Cisco Systems Inc v. KMizra LLC

1. Case Identification

• Case #: IPR2021-00593
• Patent #: 8,234,705
• Filed: March 15, 2021
• Petitioner(s): Cisco Systems, Inc.
• Patent Owner(s): BrainSpark Associates, LLC
• Challenged Claims: 1-3, 5-13, 15-19

2. Patent Overview

• Title: Method and system for protecting a network
• Brief Description: The ’705 patent describes a method for defending a computer network by analyzing the security state of a host device seeking access. If the device's security state is determined to be inadequate, it is quarantined and provided with limited network access for remediation.

3. Grounds for Unpatentability

Ground 1: Obviousness over Gleichauf, Ovadia, and Lewis - Claims 1-3, 5-13, and 15-19 are obvious over Gleichauf in view of Ovadia and Lewis.

• Prior Art Relied Upon: Gleichauf (Patent 9,436,820), Ovadia (Patent 7,747,862), and Lewis (Patent 7,533,407).
• Core Argument for this Ground:
  • Prior Art Mapping: Petitioner argued that the primary reference, Gleichauf, taught the core method of the challenged claims: controlling a computerized device's access to network resources based on its security posture. Gleichauf disclosed a policy server that assesses posture credentials from a device, quarantines the device if it is non-compliant (e.g., lacks up-to-date anti-virus software), and provides limited access to a remediation server. Petitioner asserted Ovadia taught using a Trusted Platform Module (TPM) to provide a secure, standardized, and digitally signed attestation of a device's software and firmware configuration, which maps to the ’705 patent’s "trusted computing base" and "trusted platform module" limitations. Finally, Petitioner argued Lewis taught the claimed notification and DNS query handling limitations by disclosing a system that redirects a quarantined device's web traffic to a quarantine server, which then serves a default webpage informing the user of the quarantine status and necessary corrective actions.
  • Motivation to Combine: A POSITA would combine Gleichauf with Ovadia to improve the security, reliability, and interoperability of Gleichauf’s posture-checking system.
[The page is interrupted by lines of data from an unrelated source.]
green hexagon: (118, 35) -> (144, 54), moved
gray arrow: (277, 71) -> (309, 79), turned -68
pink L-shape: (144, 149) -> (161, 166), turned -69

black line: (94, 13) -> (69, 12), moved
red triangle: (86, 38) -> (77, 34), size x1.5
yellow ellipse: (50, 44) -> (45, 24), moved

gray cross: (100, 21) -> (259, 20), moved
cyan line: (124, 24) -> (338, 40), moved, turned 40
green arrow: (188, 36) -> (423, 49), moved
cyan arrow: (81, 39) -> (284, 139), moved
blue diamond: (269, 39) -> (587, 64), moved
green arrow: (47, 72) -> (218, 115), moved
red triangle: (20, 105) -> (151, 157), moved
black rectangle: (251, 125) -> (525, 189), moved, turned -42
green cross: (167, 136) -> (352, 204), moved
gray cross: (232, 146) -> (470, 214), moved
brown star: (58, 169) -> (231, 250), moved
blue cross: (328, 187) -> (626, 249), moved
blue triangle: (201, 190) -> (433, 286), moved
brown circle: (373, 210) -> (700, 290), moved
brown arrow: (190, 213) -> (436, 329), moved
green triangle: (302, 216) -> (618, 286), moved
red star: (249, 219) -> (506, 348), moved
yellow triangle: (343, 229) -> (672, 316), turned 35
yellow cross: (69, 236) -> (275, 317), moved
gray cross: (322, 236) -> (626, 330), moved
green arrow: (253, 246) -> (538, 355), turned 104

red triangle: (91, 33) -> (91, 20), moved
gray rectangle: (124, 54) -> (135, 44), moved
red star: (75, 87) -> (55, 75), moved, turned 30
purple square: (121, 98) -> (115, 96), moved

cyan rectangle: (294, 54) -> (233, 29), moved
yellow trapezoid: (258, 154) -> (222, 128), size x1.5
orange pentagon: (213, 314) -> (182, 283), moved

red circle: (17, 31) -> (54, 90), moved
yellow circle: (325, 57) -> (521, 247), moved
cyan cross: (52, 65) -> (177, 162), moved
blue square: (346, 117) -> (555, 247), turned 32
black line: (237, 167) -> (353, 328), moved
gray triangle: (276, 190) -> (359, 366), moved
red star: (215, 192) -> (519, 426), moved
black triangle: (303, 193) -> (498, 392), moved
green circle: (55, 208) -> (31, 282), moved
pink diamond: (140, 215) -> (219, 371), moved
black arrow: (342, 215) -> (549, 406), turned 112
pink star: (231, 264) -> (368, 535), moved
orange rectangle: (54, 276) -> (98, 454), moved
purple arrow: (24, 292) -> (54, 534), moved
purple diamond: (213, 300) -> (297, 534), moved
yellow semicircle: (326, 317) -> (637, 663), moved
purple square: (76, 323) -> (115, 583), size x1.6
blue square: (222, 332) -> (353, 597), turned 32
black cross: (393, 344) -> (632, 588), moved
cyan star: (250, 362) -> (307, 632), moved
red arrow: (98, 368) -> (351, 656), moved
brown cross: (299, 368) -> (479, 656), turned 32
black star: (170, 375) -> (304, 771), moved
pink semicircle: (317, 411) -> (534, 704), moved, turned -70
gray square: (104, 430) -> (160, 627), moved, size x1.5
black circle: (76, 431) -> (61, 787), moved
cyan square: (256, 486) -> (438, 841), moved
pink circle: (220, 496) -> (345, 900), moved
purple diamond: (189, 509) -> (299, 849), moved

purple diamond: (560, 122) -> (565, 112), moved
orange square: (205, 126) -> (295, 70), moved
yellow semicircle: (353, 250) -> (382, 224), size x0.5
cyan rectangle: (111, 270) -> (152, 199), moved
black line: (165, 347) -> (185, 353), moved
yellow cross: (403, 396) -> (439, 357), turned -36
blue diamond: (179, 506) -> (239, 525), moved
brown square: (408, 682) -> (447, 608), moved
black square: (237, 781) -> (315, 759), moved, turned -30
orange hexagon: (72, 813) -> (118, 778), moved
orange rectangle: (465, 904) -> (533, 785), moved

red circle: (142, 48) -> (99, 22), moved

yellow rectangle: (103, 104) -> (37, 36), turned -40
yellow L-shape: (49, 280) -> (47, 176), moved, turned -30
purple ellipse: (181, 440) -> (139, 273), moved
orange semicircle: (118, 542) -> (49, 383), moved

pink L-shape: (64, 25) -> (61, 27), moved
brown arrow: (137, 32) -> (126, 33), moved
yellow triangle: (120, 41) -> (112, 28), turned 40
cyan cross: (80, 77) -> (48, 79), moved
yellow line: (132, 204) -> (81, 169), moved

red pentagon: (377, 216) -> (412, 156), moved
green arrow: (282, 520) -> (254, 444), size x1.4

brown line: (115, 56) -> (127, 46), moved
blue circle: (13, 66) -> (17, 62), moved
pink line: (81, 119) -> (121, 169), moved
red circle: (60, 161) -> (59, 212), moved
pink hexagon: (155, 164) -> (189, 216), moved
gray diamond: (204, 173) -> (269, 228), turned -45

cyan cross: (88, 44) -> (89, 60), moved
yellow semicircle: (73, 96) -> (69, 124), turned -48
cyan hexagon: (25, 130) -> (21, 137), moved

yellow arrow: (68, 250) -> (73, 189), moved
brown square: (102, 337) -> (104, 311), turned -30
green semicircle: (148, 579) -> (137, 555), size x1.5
Incorporating Ovadia's standardized, TPM-based hardware security would make the posture credentials more robust and resistant to tampering by using digital signatures. A POSITA would further incorporate Lewis’s teachings to improve the user experience of the quarantine process. Redirecting a user’s existing web browser to a notification page, as taught by Lewis, is a known and more user-friendly method than Gleichauf’s approach, as it provides clear remediation instructions without requiring specialized client software to be running on the device.
  • Expectation of Success: Petitioner asserted a POSITA would have an expectation of success because the combination merely applied known techniques (TPM-based attestation, DNS redirection for captive portals) to a known system (network access control) to achieve the predictable results of enhanced security and usability. The components and functions described in the references were analogous and readily combinable by a person of ordinary skill.

4. Key Claim Construction Positions

• "trusted computing base": Petitioner proposed construing this term as "a piece of hardware or software that has been designed to be part of a mechanism that provides security to a computer system." This proposed construction was based directly on the explicit definition the patent applicant provided to the USPTO during prosecution to distinguish prior art.
• "trusted platform module": Petitioner proposed construing this term as "a secure cryptoprocessor that implements the Trusted Platform Module specification from the Trusted Computing Group." This construction was also based on the applicant's arguments during prosecution, which characterized the term not as a generic module but as a specific term of art with a standardized industry meaning tied to the Trusted Computing Group's specifications.

5. Arguments Regarding Discretionary Denial

• §325(d) (Same or Substantially Same Art): Petitioner argued denial under 35 U.S.C. §325(d) was inappropriate because the core combination of Gleichauf and Ovadia was never before the Examiner. These references allegedly provided the key "attestation" features that the applicant successfully argued were missing from the art considered during prosecution. While Lewis was previously of record, Petitioner contended it was cited for a narrow teaching (a quarantine notification page) that the applicant conceded, and the petition relied on it for the same, undisputed purpose, thus not constituting substantially the same argument.
• §314(a) (Fintiv Factors): Petitioner argued that discretionary denial under Fintiv was unwarranted because the parallel district court litigation was in a very early stage. At the time of filing, investment by the parties and court was minimal, and key deadlines like claim construction and expert discovery were many months away. Petitioner also noted that the scheduled trial date was after the statutory deadline for a Final Written Decision in the inter partes review (IPR) and that the petition's strong merits weighed heavily in favor of institution.

6. Relief Requested

• Petitioner requests institution of an IPR and cancellation of claims 1-3, 5-13, and 15-19 of Patent 8,234,705 as unpatentable.